Tuesday 31 August 2010

Yves Marchand and Romain Meffre



Marchand and Meffre are two Parisian photographers who have an insatiable desire to document the deterioration and decay of derelict buildings of the 21st century, whether industrial factories or the multitude of theatres and cinemas which sprung up in 1940's America, these modern ruins are testament to the ephemeral nature of the 21st century.

"Ruins are the visible symbols and landmarks of our societies and their changes, small pieces of history in suspension."

Saturday 28 August 2010

Exhibition of the Summer - Johan Grimonprez


The Belgian born artist Johann Grimonprez occupied the fruitmarket gallery between the 22nd May to 11th July 2010, showing a retrospective of his films from Dial a H.I.S.T.O.R.Y, the film which brought him to prominence through it’s eerily prophetic allusions to 9/11, to Double Take his latest venture, a gripping narrative which explores binary opposites and their inevitable/necessary existence.

Grimonprez’s aesthetic, comprises a conglomeration of archive footage and film clips, interspersed with advertisements, resulting in a narrative, which engenders the equivalent of collage for time-based media.

Although all his films are interesting, it is Double Take which was the show-stopper for me.

His effortless combination of archive footage of the cold war years in which America and Russia are presented as an analogy of Hitchcock and his double and film clips from Hitchcock’s the Birds, question the substantiality of documentary as fact. Instead through the fictional film clips, Grimonprez undermines the supposedly factual news clips, illustrating the theatricality of television and reminding us that what we in fact accept to be truth is far from neutral.

Grimonprez preoccupation with doppelganger illustrated in the very title of the work (Double Take), uses the fictional narrative of Hitchcock meeting his double, to illustrate the threat that one feels from ‘the Other’, whether personally or politically. This is chillingly brought to the fore with the quote “if you meet your double, you should kill him, before he kills you” an idiom that wonderfully expresses the commodity of fear conjured up by the media and popular culture.

In a historical context, Grimonprez cleverly sums up the binary opposites of America and Russia, through their disparate powers, expressed through the triumph of commodity in the consumer culture of America demonstrated through the repeated coffee commercials and Russia's triumphs in science, most notably sputnik, the ‘space race’ and nuclear warheads, alluded to through clips from Hitchcock’s the birds, which suggest fear from above.

All in all through Grimonprez’s myriad of references he creates a rich and complex work, that not only questions the documentary medium itself, but through archival footage of the cold war, expresses the fact that existence does not consist of one unified reality but rather multiple realities, a point which is enforced by the suggestion that television, specifically news clips are a product of the nation in which they are aired. Grimonprez’s films are intellectually challenging, however the result is a work that is conceptually outstanding and encourages the viewer to question his own perception of the world.
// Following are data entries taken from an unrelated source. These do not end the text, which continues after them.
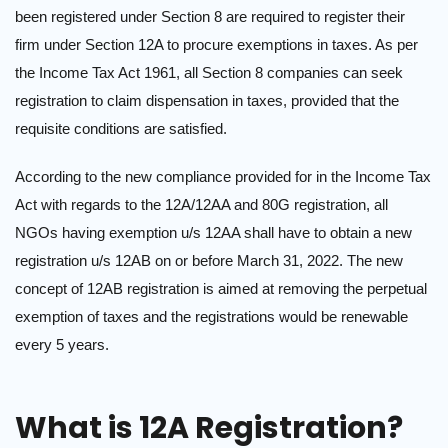
been registered under Section 8 are required to register their
firm under Section 12A to procure exemptions in taxes. As per
the Income Tax Act 1961, all Section 8 companies can seek
registration to claim dispensation in taxes, provided that the
requisite conditions are satisfied.
According to the new compliance provided for in the Income Tax
Act with regards to the 12A/12AA and 80G registration, all
NGOs having exemption u/s 12AA shall have to obtain a new
registration u/s 12AB on or before March 31, 2022. The new
concept of 12AB registration is aimed at removing the perpetual
exemption of taxes and the registrations would be renewable
every 5 years.
What is 12A Registration?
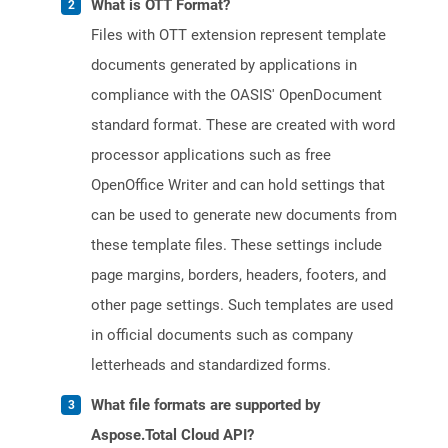
What is OTT Format?
Files with OTT extension represent template
documents generated by applications in
compliance with the OASIS' OpenDocument
standard format. These are created with word
processor applications such as free
OpenOffice Writer and can hold settings that
can be used to generate new documents from
these template files. These settings include
page margins, borders, headers, footers, and
other page settings. Such templates are used
in official documents such as company
letterheads and standardized forms.
What file formats are supported by
Aspose.Total Cloud API?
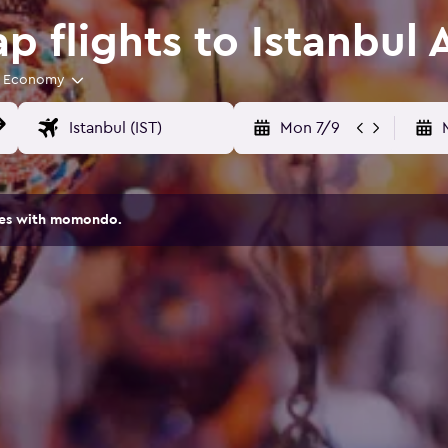
 flights to Istanbul 
Economy
Mon 7/9
ites with momondo.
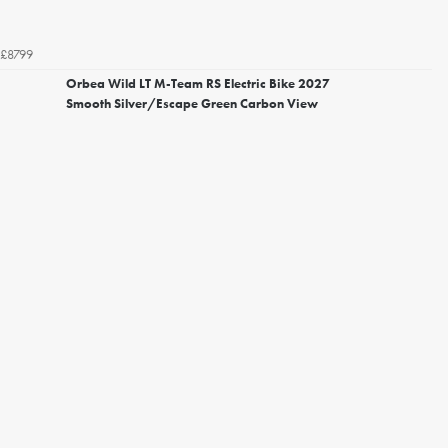
£8799
Orbea Wild LT M-Team RS Electric Bike 2027
Smooth Silver/Escape Green Carbon View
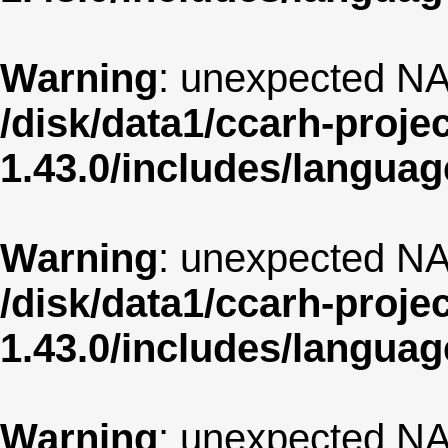
Warning
: unexpected NA
/disk/data1/ccarh-proje
1.43.0/includes/langua
Warning
: unexpected NA
/disk/data1/ccarh-proje
1.43.0/includes/langua
Warning
: unexpected NA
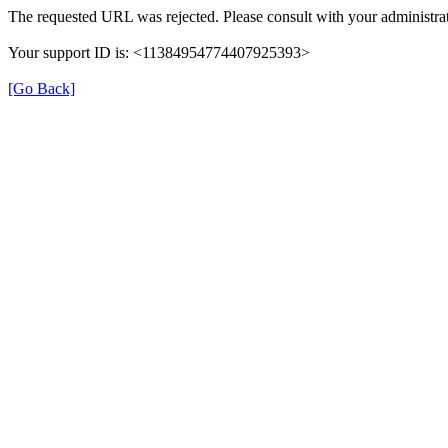
The requested URL was rejected. Please consult with your administrat
Your support ID is: <11384954774407925393>
[Go Back]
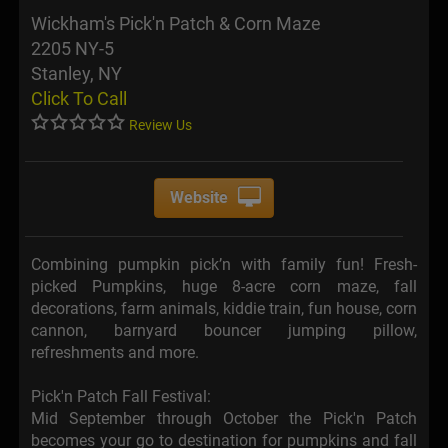
Wickham's Pick'n Patch & Corn Maze
2205 NY-5
Stanley, NY
Click To Call
Review Us
Website
Combining pumpkin pick’n with family fun! Fresh-
picked Pumpkins, huge 8-acre corn maze, fall
decorations, farm animals, kiddie train, fun house, corn
cannon, barnyard bouncer jumping pillow,
refreshments and more.
Pick'n Patch Fall Festival:
Mid September through October the Pick'n Patch
becomes your go to destination for pumpkins and fall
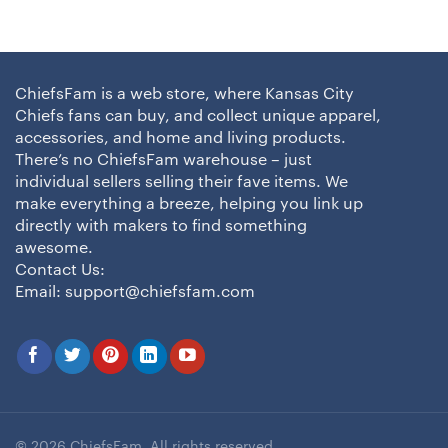
ChiefsFam is a web store, where Kansas City
Chiefs fans can buy, and collect unique apparel,
accessories, and home and living products.
There’s no ChiefsFam warehouse – just
individual sellers selling their fave items. We
make everything a breeze, helping you link up
directly with makers to find something
awesome.
Contact Us:
Email:
support@chiefsfam.com
© 2026 ChiefsFam. All rights reserved.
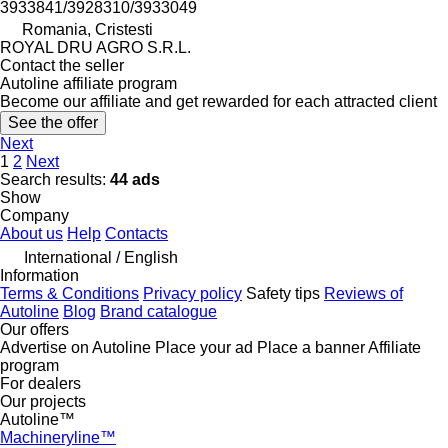
3933841/3928310/3933049
Romania, Cristesti
ROYAL DRU AGRO S.R.L.
Contact the seller
Autoline affiliate program
Become our affiliate and get rewarded for each attracted client
See the offer
Next
1
2
Next
Search results:
44 ads
Show
Company
About us
Help
Contacts
International / English
Information
Terms & Conditions
Privacy policy
Safety tips
Reviews of
Autoline
Blog
Brand catalogue
Our offers
Advertise on Autoline
Place your ad
Place a banner
Affiliate
program
For dealers
Our projects
Autoline™
Machineryline™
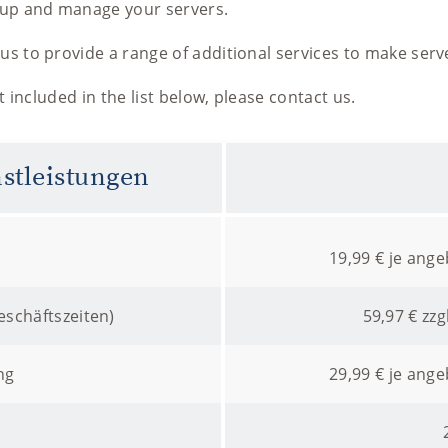
t up and manage your servers.
us to provide a range of additional services to make serv
ot included in the list below, please contact us.
nstleistungen
19,99 € je ang
schäftszeiten)
59,97 € zzg
ng
29,99 € je ang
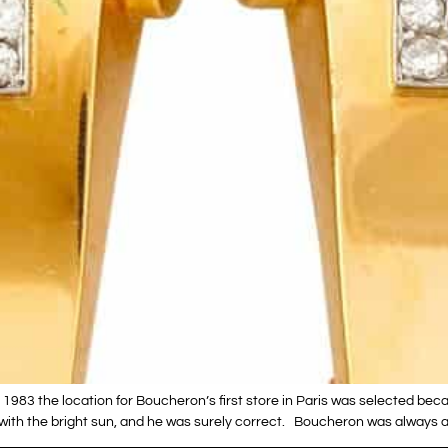
983 the location for Boucheron’s first store in Paris was selected bec
with the bright sun, and he was surely correct. Boucheron was always a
As part of its educational programme, the Fruitmarket gallery organised a series of talks surrounding Grimonprez and his works which are available on the website and provide an invaluable resource for anyone interested in delving into his films.

Sunday 15 August 2010

BOOK-SHELF - To Hell With Culture - Herbert Read


My most recent dose of Art Criticism was a collection of essays by the late Herbert Read an anarchist and fervent supporter of the avant garde during the 1930's. Covering a wide range of topics from the inability of Democracy to be wholly integrated within the Capitalist superpowers of the West, to the role of pornography within art, Read consistently returns to one aim: to both define the role of Art and the artist within society.

Read at once challenges all forms of authority whether "democratic" or totalitarian and calls for liberty and a whole hearted pursuit of the arts which he defines as anything created with aesthetics and function in mind with a clear Ruskinian ideology at the heart of his writing.

Written shortly after an intense period of political turmoil, his work is all the more relevant to our own economic and political crisis in which the role of art and the artist is yet to be determined. Many of his warnings against a dogged pursuit of economic gain eerily stand, as a warning not heeded.

All in all Read's clarity of expression and literary flare, remind one not only to question one's own existence and the forces that govern it, but also maintain an air of optimism in humanity's ability to progress and combat adversity through a pursuit of the arts and an unconscious universal aestheticism in order to strive for better standard of living.